[[ The input open ]]

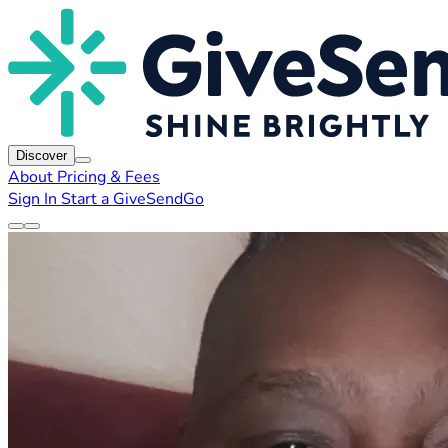
Discover
About
Pricing & Fees
Sign In
Start a GiveSendGo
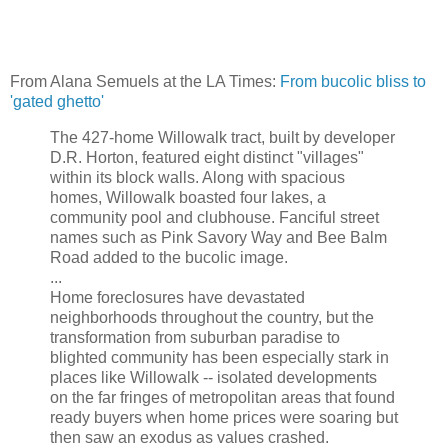
From Alana Semuels at the LA Times:
From bucolic bliss to
'gated ghetto'
The 427-home Willowalk tract, built by developer
D.R. Horton, featured eight distinct "villages"
within its block walls. Along with spacious
homes, Willowalk boasted four lakes, a
community pool and clubhouse. Fanciful street
names such as Pink Savory Way and Bee Balm
Road added to the bucolic image.
...
Home foreclosures have devastated
neighborhoods throughout the country, but the
transformation from suburban paradise to
blighted community has been especially stark in
places like Willowalk -- isolated developments
on the far fringes of metropolitan areas that found
ready buyers when home prices were soaring but
then saw an exodus as values crashed.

[[ The input closed ]]

Assignment: In the entries above, copy each line that contains the string "Willowalk".

Answer box:
The 427-home Willowalk tract, built by developer
homes, Willowalk boasted four lakes, a
places like Willowalk -- isolated developments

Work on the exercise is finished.